Railway

How HUD Delivers Frontier Model Training Gyms on Railway

For a startup helping foundation models get better at real-world tasks through reinforcement learning, infrastructure flexibility isn't optional—it's existential. HUD builds "gyms" where AI models train on thousands of simulated environments, from using Railway's API to navigating enterprise software, serving everyone from frontier AI labs to academic researchers.

When co-founder Parth Patel launched HUD a year ago, the technical requirements were daunting: handle massive burst traffic during training cycles, support thousands of parallel rollouts, and minimize latency since customers pay $100+ per hour for GPU compute.

"We have burst traffic where I don't need 32 instances active at all times. Most of them are unused, and then when my burst traffic comes, even those 32 might not be enough."

The challenge went beyond scale. HUD needed infrastructure manageable by a three-person founding team while serving enterprise customers demanding SOC 2 compliance. Every millisecond of round-trip time between their API layer and training infrastructure translated directly to customer costs.

"A training run has 1,400 rollouts, and on each you have 15 steps. The round trip latency goes from rollout service to Railway instance, to Kubernetes pod, to Railway instance, to the other server, to the database. Everywhere we can cut latency is hundreds of dollars saved for my customers."

Traditional infrastructure would require dedicated DevOps resources they didn't have.
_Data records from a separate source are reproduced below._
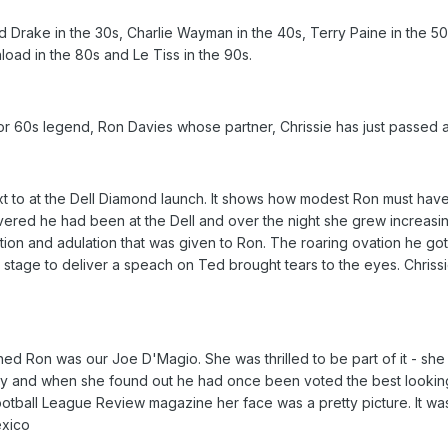
d Drake in the 30s, Charlie Wayman in the 40s, Terry Paine in the 50
oad in the 80s and Le Tiss in the 90s.
or 60s legend, Ron Davies whose partner, Chrissie has just passed 
xt to at the Dell Diamond launch. It shows how modest Ron must ha
ered he had been at the Dell and over the night she grew increasi
tion and adulation that was given to Ron. The roaring ovation he go
e stage to deliver a speach on Ted brought tears to the eyes. Chriss
ined Ron was our Joe D'Magio. She was thrilled to be part of it - sh
glory and when she found out he had once been voted the best looking
ootball League Review magazine her face was a pretty picture. It w
exico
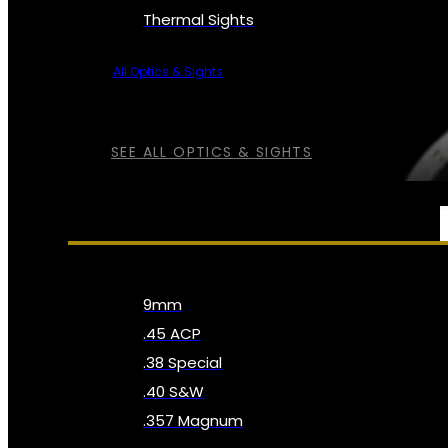
Thermal Sights
All Optics & Sights
SEE ALL OPTICS & SIGHTS
AMMO
9mm
.45 ACP
.38 Special
.40 S&W
.357 Magnum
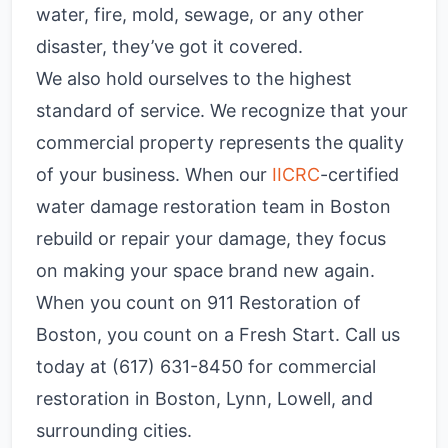
water, fire, mold, sewage, or any other
disaster, they’ve got it covered.
We also hold ourselves to the highest
standard of service. We recognize that your
commercial property represents the quality
of your business. When our
IICRC
-certified
water damage restoration team in Boston
rebuild or repair your damage, they focus
on making your space brand new again.
When you count on 911 Restoration of
Boston, you count on a Fresh Start. Call us
today at (617) 631-8450 for commercial
restoration in Boston, Lynn, Lowell, and
surrounding cities.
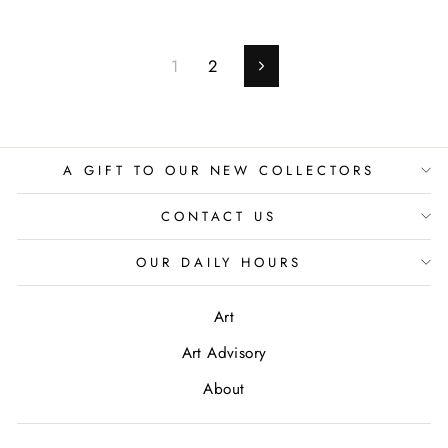
1
2
Next
A GIFT TO OUR NEW COLLECTORS
CONTACT US
OUR DAILY HOURS
Art
Art Advisory
About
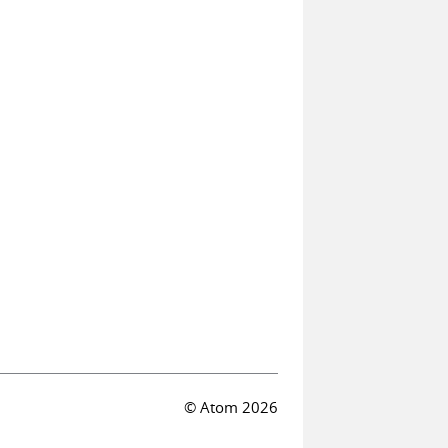
© Atom 2026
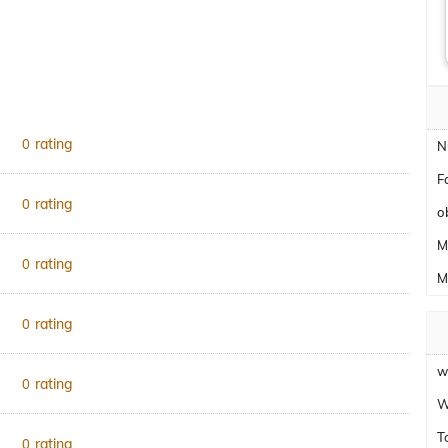
rating
0
N
F
rating
0
o
M
rating
0
M
rating
0
w
rating
0
W
T
rating
0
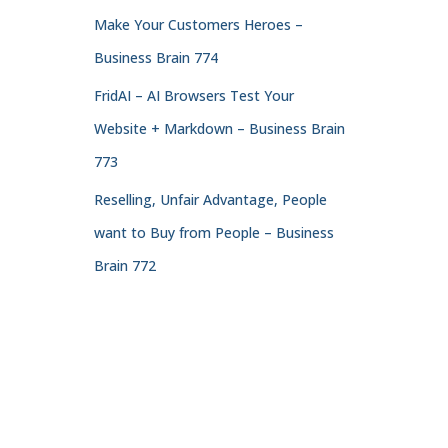
Make Your Customers Heroes –
Business Brain 774
FridAI – AI Browsers Test Your
Website + Markdown – Business Brain
773
Reselling, Unfair Advantage, People
want to Buy from People – Business
Brain 772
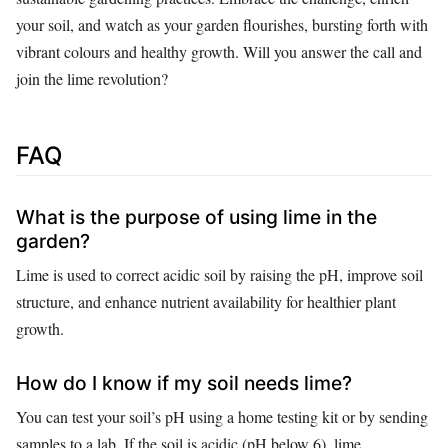
your soil, and watch as your garden flourishes, bursting forth with
vibrant colours and healthy growth. Will you answer the call and
join the lime revolution?
FAQ
What is the purpose of using lime in the
garden?
Lime is used to correct acidic soil by raising the pH, improve soil
structure, and enhance nutrient availability for healthier plant
growth.
How do I know if my soil needs lime?
You can test your soil’s pH using a home testing kit or by sending
samples to a lab. If the soil is acidic (pH below 6), lime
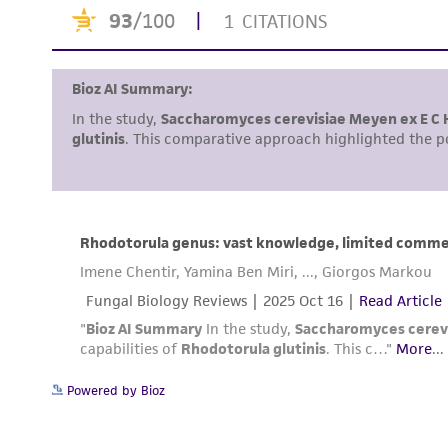
Powered by Bioz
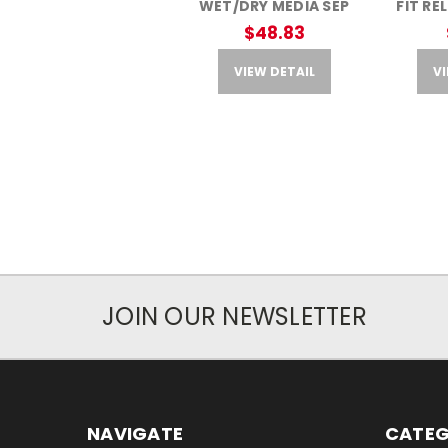
WET/DRY MEDIA SEP
FIT RE
$48.83
VIEW DETAIL
VI
JOIN OUR NEWSLETTER
NAVIGATE
CATEG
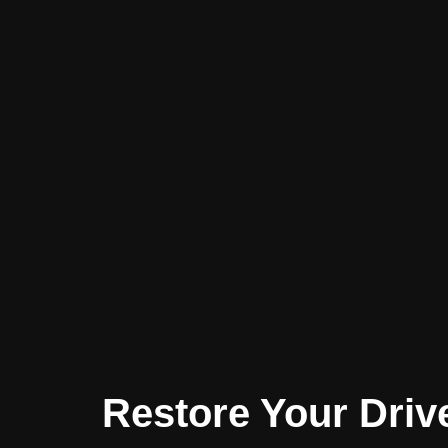
Restore Your Driv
But choosing a limited platform risked hitting scaling walls just as they landed enterprise deals.

The Solution: Railway powers AI training infrastructure from day one

Patel chose Railway based on years of personal experience—including a side project that hit #1 on the App Store with 250,000 users in a single day, all running on Railway.

"I'm a pretty big Railway maximalist. I've evangelized the product quite a lot."
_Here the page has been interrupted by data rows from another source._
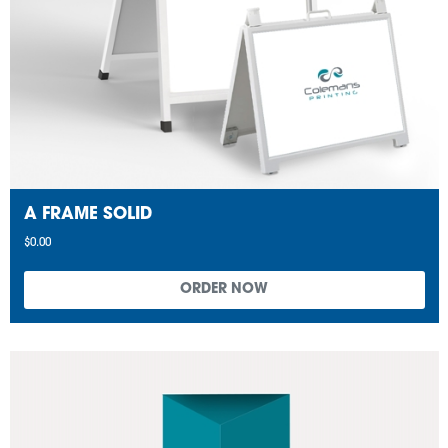
A FRAME SOLID
$0.00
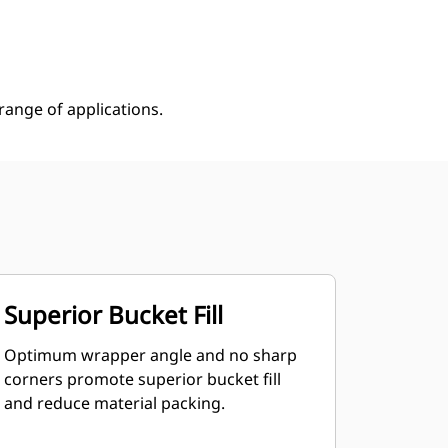
Shop Now
Request A Price
ange of applications.
Superior Bucket Fill
Optimum wrapper angle and no sharp
corners promote superior bucket fill
and reduce material packing.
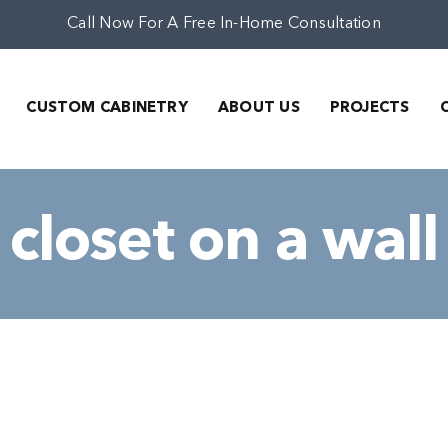
Call Now For A Free In-Home Consultation
CUSTOM CABINETRY
ABOUT US
PROJECTS
closet on a wall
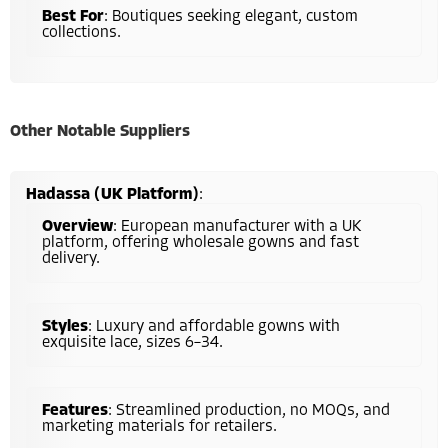
Best For
: Boutiques seeking elegant, custom
collections.
Other Notable Suppliers
Hadassa (UK Platform)
:
Overview
: European manufacturer with a UK
platform, offering wholesale gowns and fast
delivery.
Styles
: Luxury and affordable gowns with
exquisite lace, sizes 6–34.
Features
: Streamlined production, no MOQs, and
marketing materials for retailers.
HUD deployed all their backend services on Railway, leveraging the platform's simplicity to move fast without infrastructure overhead. The deployment model matched their workflow perfectly: push code, deploy instantly, scale with clicks.

Railway's straightforward nature meant the entire team could contribute without deep infrastructure knowledge. Anyone could look at logs, modify environment variables, or increase instances—critical for a lean startup.

"Railway is a pretty straightforward product. Anyone on the team can realistically use Railway—look at logs, modify environment variables, increase the number of instances."

When Patel's App Store app exploded with quarter-million users in one day, Railway handled it effortlessly—proving the platform could handle HUD's burst traffic needs.

"I just spun up eight parallel instances, maxed out the VCPUs and RAM, and that was it. It handled it like a breeze."

The platform's replica scaling provided immediate relief during training runs, even if not perfectly optimized for extreme burst patterns. While Patel considers specialized solutions for certain workloads, Railway remains the foundation.

I'd much rather focus on delivering customer outcomes than managing Helm charts and dealing with infra nonsense."

The Results: From 3 founders to frontier labs in 12 months

Railway enabled HUD to scale from three founders to serving major AI labs and enterprises in just one year, achieving remarkable growth while maintaining a lean infrastructure footprint.

  • Zero to enterprise-ready in 12 months, starting with just three co-founders and scaling to serve frontier AI labs, academic researchers, and enterprise customers with SOC 2 compliance.
  • 20 million requests handled daily at peak during training cycles, with 10 million on average days, all managed by just three people who touch the infrastructure.
  • 100% focus on product development instead of infrastructure, with the founding team free to build training infrastructure for next-generation AI models.
  • Enterprise deals closed with SOC 2 compliance achieved while running entirely on Railway's platform.

The simplicity freed the founding team to focus on what matters: building the training infrastructure for artificial intelligence.

"I'm a pretty smooth brain guy when it comes to infra. Offloading that responsibility, especially when we started scaling—we're not spending time rolling out infrastructure and managing it. It's just not the highest EV thing for us to do."

Looking forward, HUD continues to expand their customer base across enterprises, labs, and academic institutions, all while maintaining their lean infrastructure approach on Railway.

"We work with enterprises, labs, academic researchers, and startups. Our throughput is much higher, our overall stack is much more mature."

For a company building training infrastructure for next-generation AI models, Railway provided the perfect balance: simple enough for three founders to manage, powerful enough to serve the world's most advanced AI labs building the future of artificial intelligence.